= AIM OF THE EXERCISE =
Output all of the data exactly, keeping any images out of the copy.

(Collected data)

_ _ _ _

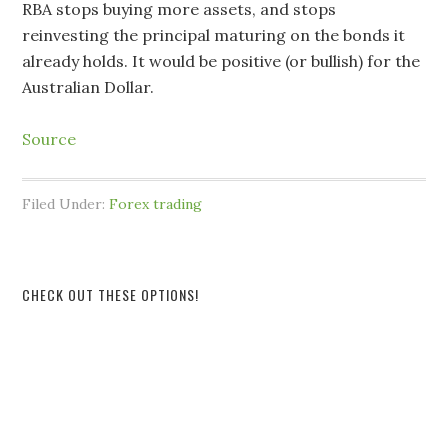
RBA stops buying more assets, and stops
reinvesting the principal maturing on the bonds it
already holds. It would be positive (or bullish) for the
Australian Dollar.
Source
Filed Under:
Forex trading
CHECK OUT THESE OPTIONS!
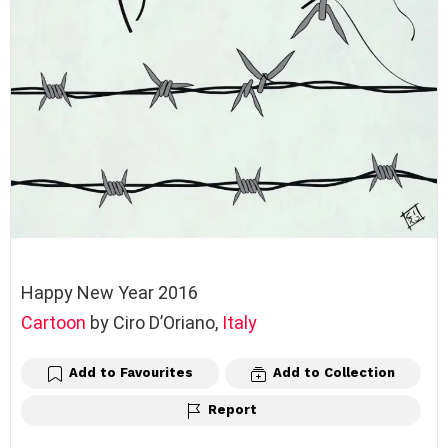
Happy New Year 2016
Cartoon
by Ciro D’Oriano,
Italy
Add to Favourites
Add to Collection
Report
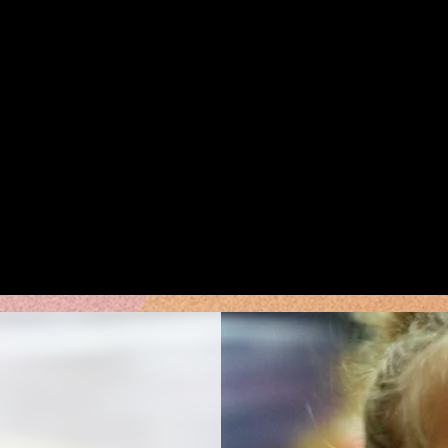
Weekly Classes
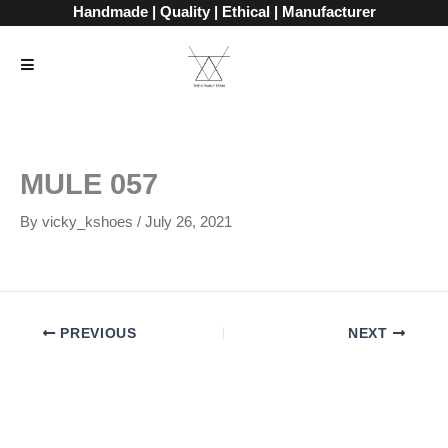
Skip
Handmade | Quality | Ethical | Manufacturer
to
content
MULE 057
By
vicky_kshoes
/
July 26, 2021
PREVIOUS
NEXT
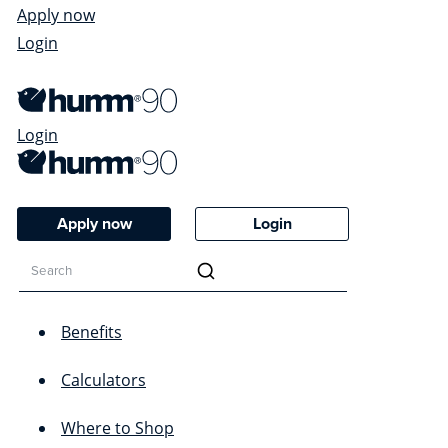
Apply now
Login
Login
Apply now
Login
Benefits
Calculators
Where to Shop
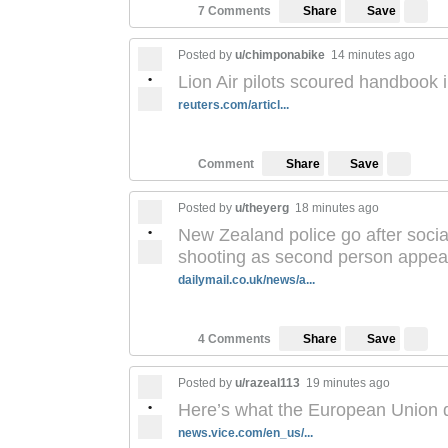
Save
7 Comments
Share
Posted by
u/chimponabike
14 minutes ago
•
Lion Air pilots scoured handbook 
reuters.com/articl...
Save
Comment
Share
Posted by
u/theyerg
18 minutes ago
•
New Zealand police go after soci
shooting as second person appears
dailymail.co.uk/news/a...
Save
4 Comments
Share
Posted by
u/razeal113
19 minutes ago
•
Here’s what the European Union d
news.vice.com/en_us/...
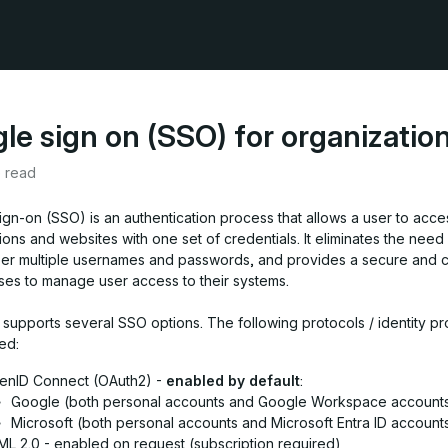
gle sign on (SSO) for organizatio
e read
ign-on (SSO) is an authentication process that allows a user to acce
ions and websites with one set of credentials. It eliminates the need 
r multiple usernames and passwords, and provides a secure and c
ses to manage user access to their systems.
 supports several SSO options. The following protocols / identity pr
ed:
enID Connect (OAuth2) -
enabled by default
:
Google (both personal accounts and Google Workspace account
Microsoft (both personal accounts and Microsoft Entra ID account
L 2.0 - enabled on request (subscription required)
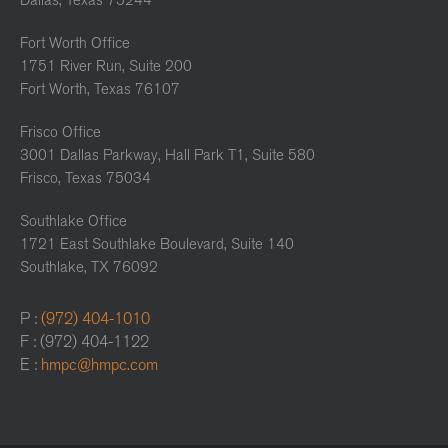
Dallas, Texas 75244
Fort Worth Office
1751 River Run, Suite 200
Fort Worth, Texas 76107
Frisco Office
3001 Dallas Parkway, Hall Park T1, Suite 580
Frisco, Texas 75034
Southlake Office
1721 East Southlake Boulevard, Suite 140
Southlake, TX 76092
P :
(972) 404-1010
F : (972) 404-1122
E :
hmpc@hmpc.com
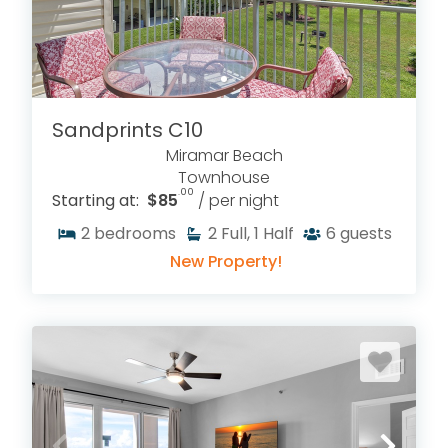
Sandprints C10
Miramar Beach
Townhouse
.00
Starting at:
$85
/ per night
2
bedrooms
2
Full, 1 Half
6
guests
New Property!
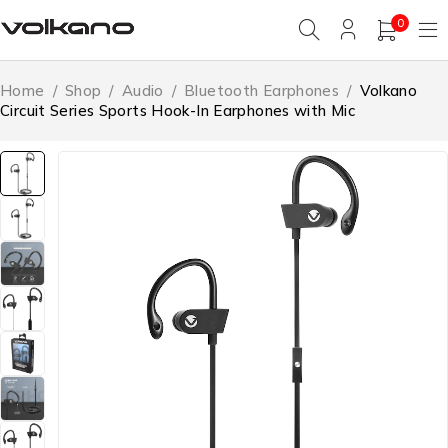
0
Home
/
Shop
/
Audio
/
Bluetooth Earphones
/
Volkano
Circuit Series Sports Hook-In Earphones with Mic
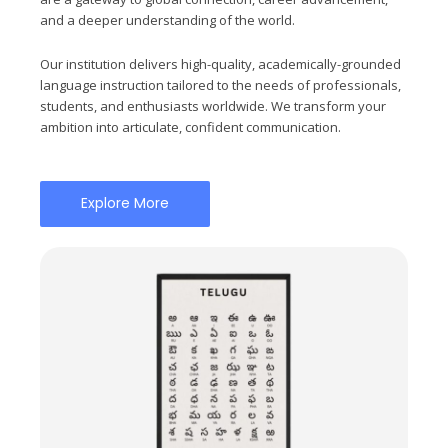
and a deeper understanding of the world.
Our institution delivers high-quality, academically-grounded
language instruction tailored to the needs of professionals,
students, and enthusiasts worldwide. We transform your
ambition into articulate, confident communication.
Explore More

_ _ _ _

= EXERCISE SOLUTION =
RBA stops buying more assets, and stops
reinvesting the principal maturing on the bonds it
already holds. It would be positive (or bullish) for the
Australian Dollar.
Source
Filed Under:
Forex trading
CHECK OUT THESE OPTIONS!
Happy New Year 2016
Cartoon
by Ciro D’Oriano,
Italy
Add to Favourites
Add to Collection
Report
Weekly Classes
Skip
Handmade | Quality | Ethical | Manufacturer
to
content
MULE 057
By
vicky_kshoes
/
July 26, 2021
PREVIOUS
NEXT
Apply now
Login
Login
Apply now
Login
Benefits
Calculators
Where to Shop
Save
7 Comments
Share
Posted by
u/chimponabike
14 minutes ago
•
Lion Air pilots scoured handbook 
reuters.com/articl...
Save
Comment
Share
Posted by
u/theyerg
18 minutes ago
•
New Zealand police go after soci
shooting as second person appears
dailymail.co.uk/news/a...
Save
4 Comments
Share
Posted by
u/razeal113
19 minutes ago
•
Here’s what the European Union d
news.vice.com/en_us/...
gle sign on (SSO) for organizatio
e read
ign-on (SSO) is an authentication process that allows a user to acce
ions and websites with one set of credentials. It eliminates the need 
r multiple usernames and passwords, and provides a secure and c
ses to manage user access to their systems.
 supports several SSO options. The following protocols / identity pr
ed:
enID Connect (OAuth2) -
enabled by default
:
Google (both personal accounts and Google Workspace account
Microsoft (both personal accounts and Microsoft Entra ID account
L 2.0 - enabled on request (subscription required)
Dallas, Texas 75244
Fort Worth Office
1751 River Run, Suite 200
Fort Worth, Texas 76107
Frisco Office
3001 Dallas Parkway, Hall Park T1, Suite 580
Frisco, Texas 75034
Southlake Office
1721 East Southlake Boulevard, Suite 140
Southlake, TX 76092
P :
(972) 404-1010
F : (972) 404-1122
E :
hmpc@hmpc.com
Sandprints C10
Miramar Beach
Townhouse
.00
Starting at:
$85
/ per night
2
bedrooms
2
Full, 1 Half
6
guests
New Property!
0
Home
/
Shop
/
Audio
/
Bluetooth Earphones
/
Volkano
Circuit Series Sports Hook-In Earphones with Mic
and a deeper understanding of the world.
Our institution delivers high-quality, academically-grounded
language instruction tailored to the needs of professionals,
students, and enthusiasts worldwide. We transform your
ambition into articulate, confident communication.
Explore More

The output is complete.